The Somme River rises above St. Quentin, near the Belgian border, in northern France, and flows into the English Channel. In what was once a rich farming area near the river, the astounding scene took place.
Before the war, this man was an irreligious man. He had attended some evangelistic meetings once but did not become a Christian. After entering the war he was shipped to France. As he was crossing an open field, shrapnel struck him down. His fellow soldiers left him as they deemed him dead.
“I could hear the battle,” he related, “and the humming of bullets was all about me. I saw that I was bleeding and hoped that a corpsman would find me. But night came without one person coming near by the bit of a hollow where I fell.
“The next morning I was very weak from the loss of blood and from hunger. I had a little food in my knapsack but was unable to turn over or to unbuckle my straps to get it. I realized that I was lying in my own blood. I was helpless and giving myself up to die.
“Five days later, the medical corpsmen were out in the field searching for any one who could possibly still have life in him. I saw them come closer and closer. I tried to call to them, but they were too far away to hear my weak voice.

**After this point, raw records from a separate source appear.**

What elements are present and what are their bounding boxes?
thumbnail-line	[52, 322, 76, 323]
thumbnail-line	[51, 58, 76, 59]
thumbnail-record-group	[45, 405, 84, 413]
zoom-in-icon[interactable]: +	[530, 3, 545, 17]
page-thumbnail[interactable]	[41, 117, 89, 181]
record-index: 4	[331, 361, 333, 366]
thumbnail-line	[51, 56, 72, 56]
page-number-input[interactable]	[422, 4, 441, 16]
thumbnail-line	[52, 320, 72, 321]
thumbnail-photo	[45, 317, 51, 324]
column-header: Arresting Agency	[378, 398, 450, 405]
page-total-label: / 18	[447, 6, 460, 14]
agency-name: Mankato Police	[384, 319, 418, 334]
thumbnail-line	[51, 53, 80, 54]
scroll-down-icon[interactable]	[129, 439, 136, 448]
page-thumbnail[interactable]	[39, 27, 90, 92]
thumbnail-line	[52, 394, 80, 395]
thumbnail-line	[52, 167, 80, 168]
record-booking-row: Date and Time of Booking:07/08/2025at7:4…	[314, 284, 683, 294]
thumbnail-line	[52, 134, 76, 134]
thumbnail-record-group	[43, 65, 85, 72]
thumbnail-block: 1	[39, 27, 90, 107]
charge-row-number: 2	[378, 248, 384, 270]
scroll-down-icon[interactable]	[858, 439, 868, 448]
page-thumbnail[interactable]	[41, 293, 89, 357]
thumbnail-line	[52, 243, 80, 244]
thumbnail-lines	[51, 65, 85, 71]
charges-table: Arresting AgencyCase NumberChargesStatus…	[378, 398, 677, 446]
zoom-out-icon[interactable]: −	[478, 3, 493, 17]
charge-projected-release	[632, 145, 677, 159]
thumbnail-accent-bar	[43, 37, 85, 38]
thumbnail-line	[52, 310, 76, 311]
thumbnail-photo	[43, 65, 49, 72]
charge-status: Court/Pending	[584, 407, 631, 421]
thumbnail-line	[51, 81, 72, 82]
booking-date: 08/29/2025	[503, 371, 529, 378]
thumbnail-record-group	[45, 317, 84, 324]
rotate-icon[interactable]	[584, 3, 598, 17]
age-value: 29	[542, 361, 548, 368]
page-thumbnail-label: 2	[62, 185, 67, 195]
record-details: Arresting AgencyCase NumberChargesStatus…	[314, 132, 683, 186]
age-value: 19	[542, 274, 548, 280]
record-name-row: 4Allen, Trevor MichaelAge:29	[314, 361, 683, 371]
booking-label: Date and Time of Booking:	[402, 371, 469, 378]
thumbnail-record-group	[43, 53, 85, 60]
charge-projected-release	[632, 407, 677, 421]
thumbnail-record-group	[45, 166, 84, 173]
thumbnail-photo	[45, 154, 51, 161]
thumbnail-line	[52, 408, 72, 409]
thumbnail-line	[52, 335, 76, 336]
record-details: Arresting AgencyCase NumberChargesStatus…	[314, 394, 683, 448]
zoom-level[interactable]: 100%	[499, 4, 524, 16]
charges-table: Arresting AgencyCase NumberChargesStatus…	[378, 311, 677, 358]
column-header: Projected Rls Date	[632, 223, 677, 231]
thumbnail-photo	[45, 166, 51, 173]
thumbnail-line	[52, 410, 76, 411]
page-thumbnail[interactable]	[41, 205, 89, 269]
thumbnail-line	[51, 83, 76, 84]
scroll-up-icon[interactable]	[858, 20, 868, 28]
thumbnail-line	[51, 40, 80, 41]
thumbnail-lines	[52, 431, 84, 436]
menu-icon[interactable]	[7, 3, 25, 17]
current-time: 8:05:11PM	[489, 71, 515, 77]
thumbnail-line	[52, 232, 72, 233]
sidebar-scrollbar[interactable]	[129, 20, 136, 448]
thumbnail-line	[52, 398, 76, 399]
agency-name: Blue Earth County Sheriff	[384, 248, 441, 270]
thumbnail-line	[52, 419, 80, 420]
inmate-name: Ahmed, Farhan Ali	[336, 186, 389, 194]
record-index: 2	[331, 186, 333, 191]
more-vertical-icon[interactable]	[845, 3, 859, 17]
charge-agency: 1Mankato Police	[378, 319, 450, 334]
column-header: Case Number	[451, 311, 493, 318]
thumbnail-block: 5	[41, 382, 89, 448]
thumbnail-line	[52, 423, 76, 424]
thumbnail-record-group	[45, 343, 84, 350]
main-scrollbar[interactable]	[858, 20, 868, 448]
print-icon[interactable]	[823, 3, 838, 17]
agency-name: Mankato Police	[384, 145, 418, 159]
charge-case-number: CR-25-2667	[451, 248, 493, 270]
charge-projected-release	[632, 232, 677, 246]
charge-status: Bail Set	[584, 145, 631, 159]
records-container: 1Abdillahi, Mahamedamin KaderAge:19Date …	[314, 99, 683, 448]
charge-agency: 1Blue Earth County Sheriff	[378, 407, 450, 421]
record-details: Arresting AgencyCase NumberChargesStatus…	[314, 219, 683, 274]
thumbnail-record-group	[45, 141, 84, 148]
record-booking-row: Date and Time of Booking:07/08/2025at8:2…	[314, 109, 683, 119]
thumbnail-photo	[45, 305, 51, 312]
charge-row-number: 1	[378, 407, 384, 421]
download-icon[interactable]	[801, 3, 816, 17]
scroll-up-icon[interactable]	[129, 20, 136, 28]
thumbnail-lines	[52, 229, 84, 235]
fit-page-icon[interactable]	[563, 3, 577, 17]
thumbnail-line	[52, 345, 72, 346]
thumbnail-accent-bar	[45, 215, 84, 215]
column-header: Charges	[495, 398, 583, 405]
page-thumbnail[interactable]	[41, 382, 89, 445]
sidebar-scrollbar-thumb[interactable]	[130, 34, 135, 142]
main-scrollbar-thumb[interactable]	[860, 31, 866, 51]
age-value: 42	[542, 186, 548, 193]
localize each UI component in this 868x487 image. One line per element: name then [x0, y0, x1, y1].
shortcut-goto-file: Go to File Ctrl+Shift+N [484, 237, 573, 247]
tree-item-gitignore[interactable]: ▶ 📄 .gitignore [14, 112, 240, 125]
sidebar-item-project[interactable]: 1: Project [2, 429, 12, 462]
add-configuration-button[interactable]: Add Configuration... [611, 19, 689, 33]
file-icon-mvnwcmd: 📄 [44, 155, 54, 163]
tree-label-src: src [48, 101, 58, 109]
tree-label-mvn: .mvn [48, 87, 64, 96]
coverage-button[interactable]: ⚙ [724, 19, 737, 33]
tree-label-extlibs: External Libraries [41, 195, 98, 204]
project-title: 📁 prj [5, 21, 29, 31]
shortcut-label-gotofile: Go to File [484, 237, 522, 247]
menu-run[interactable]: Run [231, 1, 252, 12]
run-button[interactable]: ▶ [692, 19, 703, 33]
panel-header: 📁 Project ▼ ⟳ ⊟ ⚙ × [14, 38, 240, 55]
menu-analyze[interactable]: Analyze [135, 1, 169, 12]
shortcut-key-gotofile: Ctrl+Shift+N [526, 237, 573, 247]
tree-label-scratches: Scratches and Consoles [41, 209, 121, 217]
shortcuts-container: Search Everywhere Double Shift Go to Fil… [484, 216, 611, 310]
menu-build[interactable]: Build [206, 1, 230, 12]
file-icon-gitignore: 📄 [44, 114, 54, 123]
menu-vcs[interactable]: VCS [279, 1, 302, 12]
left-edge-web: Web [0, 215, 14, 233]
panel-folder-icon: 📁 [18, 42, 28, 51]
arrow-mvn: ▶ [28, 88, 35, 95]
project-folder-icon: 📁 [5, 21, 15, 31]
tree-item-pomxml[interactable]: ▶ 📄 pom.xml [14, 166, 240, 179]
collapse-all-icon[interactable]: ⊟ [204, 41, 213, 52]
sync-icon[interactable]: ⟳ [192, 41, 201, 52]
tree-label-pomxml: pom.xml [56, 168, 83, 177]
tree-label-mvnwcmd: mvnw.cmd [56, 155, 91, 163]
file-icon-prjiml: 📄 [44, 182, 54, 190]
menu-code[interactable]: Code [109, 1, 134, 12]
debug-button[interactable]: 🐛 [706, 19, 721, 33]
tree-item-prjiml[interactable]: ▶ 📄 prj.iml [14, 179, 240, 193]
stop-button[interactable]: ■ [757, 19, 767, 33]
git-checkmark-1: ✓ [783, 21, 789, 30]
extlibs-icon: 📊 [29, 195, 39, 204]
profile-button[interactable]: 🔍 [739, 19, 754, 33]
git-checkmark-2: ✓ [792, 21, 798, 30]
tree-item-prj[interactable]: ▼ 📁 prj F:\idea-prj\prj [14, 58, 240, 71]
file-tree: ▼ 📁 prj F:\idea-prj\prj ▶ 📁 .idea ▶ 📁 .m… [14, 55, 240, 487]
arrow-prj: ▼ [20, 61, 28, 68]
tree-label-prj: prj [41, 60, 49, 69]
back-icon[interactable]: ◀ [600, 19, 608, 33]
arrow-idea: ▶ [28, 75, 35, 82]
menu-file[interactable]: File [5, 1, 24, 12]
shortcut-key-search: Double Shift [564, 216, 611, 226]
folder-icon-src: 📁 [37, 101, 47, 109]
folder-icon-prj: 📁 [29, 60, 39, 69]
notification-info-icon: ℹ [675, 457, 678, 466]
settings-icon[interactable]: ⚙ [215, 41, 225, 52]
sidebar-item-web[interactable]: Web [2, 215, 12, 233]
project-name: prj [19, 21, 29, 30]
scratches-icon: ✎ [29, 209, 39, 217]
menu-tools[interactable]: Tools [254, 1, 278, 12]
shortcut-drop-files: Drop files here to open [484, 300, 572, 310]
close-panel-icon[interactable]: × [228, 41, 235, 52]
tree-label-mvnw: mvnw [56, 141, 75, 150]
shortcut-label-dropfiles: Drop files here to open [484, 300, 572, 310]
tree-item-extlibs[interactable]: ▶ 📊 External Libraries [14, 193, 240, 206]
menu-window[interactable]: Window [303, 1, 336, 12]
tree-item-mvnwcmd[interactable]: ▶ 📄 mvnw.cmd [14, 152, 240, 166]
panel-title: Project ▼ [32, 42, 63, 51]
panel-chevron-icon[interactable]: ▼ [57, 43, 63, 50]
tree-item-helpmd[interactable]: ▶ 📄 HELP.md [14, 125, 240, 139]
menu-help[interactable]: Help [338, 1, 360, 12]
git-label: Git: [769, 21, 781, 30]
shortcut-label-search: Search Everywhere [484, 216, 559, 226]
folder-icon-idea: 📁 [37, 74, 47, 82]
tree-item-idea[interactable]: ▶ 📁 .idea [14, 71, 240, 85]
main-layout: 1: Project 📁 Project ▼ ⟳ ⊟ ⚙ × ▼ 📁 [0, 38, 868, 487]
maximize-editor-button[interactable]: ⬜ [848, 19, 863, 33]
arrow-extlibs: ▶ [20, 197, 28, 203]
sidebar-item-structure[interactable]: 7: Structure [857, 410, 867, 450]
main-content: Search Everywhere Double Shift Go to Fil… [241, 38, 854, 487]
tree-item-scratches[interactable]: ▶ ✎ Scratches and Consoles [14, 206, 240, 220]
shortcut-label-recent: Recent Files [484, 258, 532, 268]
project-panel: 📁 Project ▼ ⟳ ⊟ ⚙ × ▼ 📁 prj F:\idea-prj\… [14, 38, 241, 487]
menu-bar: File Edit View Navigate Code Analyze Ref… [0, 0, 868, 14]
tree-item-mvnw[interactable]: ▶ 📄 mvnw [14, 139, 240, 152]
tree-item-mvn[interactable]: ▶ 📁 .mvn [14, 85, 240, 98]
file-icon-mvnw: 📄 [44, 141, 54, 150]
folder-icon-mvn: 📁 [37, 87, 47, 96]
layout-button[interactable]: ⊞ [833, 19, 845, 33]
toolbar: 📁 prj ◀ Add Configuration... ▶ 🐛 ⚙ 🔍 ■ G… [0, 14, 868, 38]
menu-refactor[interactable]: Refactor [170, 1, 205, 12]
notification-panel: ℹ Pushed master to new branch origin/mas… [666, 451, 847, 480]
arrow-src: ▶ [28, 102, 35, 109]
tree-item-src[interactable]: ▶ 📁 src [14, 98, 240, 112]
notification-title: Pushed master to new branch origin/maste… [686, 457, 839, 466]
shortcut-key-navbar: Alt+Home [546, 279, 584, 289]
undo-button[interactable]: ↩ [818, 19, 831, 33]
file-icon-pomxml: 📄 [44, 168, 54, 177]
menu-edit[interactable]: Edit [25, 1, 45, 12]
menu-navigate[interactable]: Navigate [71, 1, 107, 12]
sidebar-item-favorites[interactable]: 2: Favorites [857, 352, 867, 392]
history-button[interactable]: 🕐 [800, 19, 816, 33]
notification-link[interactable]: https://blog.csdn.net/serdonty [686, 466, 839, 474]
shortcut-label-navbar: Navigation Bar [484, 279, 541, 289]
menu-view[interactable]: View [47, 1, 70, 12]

“Closer and closer they came. Finally, after what seemed an eternity, one of them stopped, cupped his hand to his ear, and heard my plea for help. After administering some first aid, he called to a companion to get a stretcher. When the two of them started to take me off, I asked them to look around and see if they could see what had saved my life. Puzzled and thinking I was delirious, they started on with their task.
“Wait,” I cried, “at least look at the evidence of what has happened.” After seeing those ten definite objects of proof that I had miraculously been preserved from starvation, we made our way to the mobile army surgical hospital.
“In the portable hospital tent, I had time to reflect back on the astounding way in which that God I had rejected in those evangelistic meetings had not rejected me. I gave my heart to Him and vowed to go back home, look up the people who held the meetings, and allow them to help me become a real bonafide Christian.
“My testimony of God’s stunning battlefield protection was confirmed by the two medics so that no one would miss out on the power of it all through doubt or disbelief.
“You see, when I could not turn over or unbuckle my strap with my one free arm so that I could eat the meager provisions of my K-rations, the Lord interceded.
“Lying there the morning after my being wounded, I first thought I was having a hallucination, because standing near the very tip of the five fingers of my one free hand was a real, live hen!
“What’s more, the hen laid an egg right then and there!”
“I broke the egg, cupping most of its contents in one half of the shell, and swallowed it. It was not much, but it was enough to keep me alive until the next day.
“What’s even more wonderful is the fact that this same hen that I saw walk slowly away after laying that first egg came back to almost the very same spot the next day to lay another egg.
“The hen came from a nearby shelled farm house, an orderly told me later. But it came five days in a row. And the corspmen saw the ten halves of the five eggs broken by my body.”
By W.A. Spicer from the book The Hand that Intervenes, 33–35.